Thanks very much for the prompt reply!  My great-grandfather's surname was Majulin, and he was listed as Finnish when he entered the U.S. in the early 1900s.  Yet another online site listed his birthplace as St. Petersburg.  He was a silversmith in St. Petersburg, and he married a woman of Swedish descent there is 1899.  Majulin does not seem to be a common name.  I am mostly Swedish but would be proud to confirm some Finnish blood!  Maybe Majulin is a Swedish name.  Thanks very much for your help!


----------



## reamary

I checked that site too, and actually it says that though currently there aren't any with that name, there HAS been the surname Majulin on less than 5 people from Finland, who have passed away. So I'd say it's possible your great-grandfather was Finnish!


----------



## bayberry321

Thanks for your interest and for your reply.  I posted my question last night and then spent this afternoon searching FamilySearch.org, and I may have found the people you mentioned.  I think I may have found my great-great grandfather and my great-great-great grandfather, plus his two sisters!  I hope I'm not making incorrect assumptions, but three Majulin children were born in Kaavi, Kuopio, Finland between 1839 and 1845.  The father of those children was listed slightly differently in the three entries:  Josef Majulin, Joseph Majulin, and Josef Adamsson Majulin, but hopefully I can assume they are all the same man.   The mother is listed as Eva Lisa or Eva Elisabeth, but presumably she is one and the same.

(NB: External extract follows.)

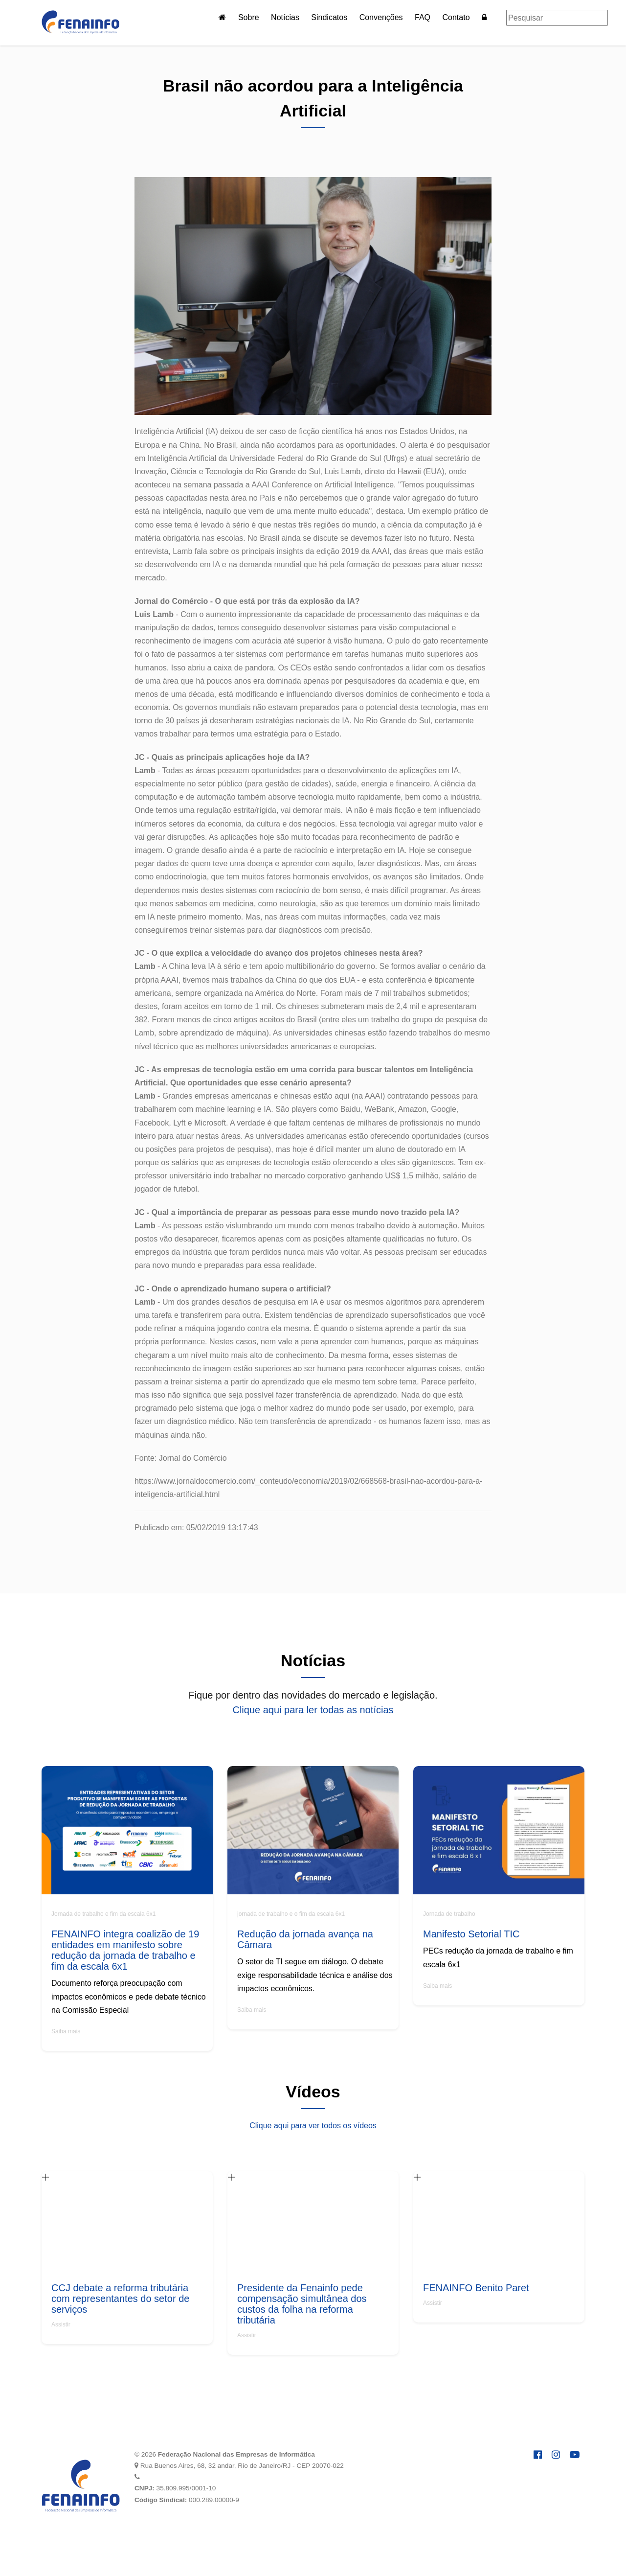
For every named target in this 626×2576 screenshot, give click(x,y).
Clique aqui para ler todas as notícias (312, 1709)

So the three generations look like this:

Josef (or Joseph) Majulin - birthdate unknown, birth place unknown,  but married in 1836
Joseph Emanuel Majulin - christened or baptised in Kaavi in 1845
Josef Ferdinand Emanuelsson Majulin - born about 1874 in Finland or St. Petersburg  (my great-grandfather)

Found no further mention of the two sisters, Eva and Josefina.  I hope they didn't die young.  There seem to be some Swedish names in there:  Adamsson, Henriksdotter, and Emanuelsson.  Hope I'm on the right track.  It's all fascinating!   I looked up Kaavi on the map; sounds like a pretty area.  Thanks very much!


----------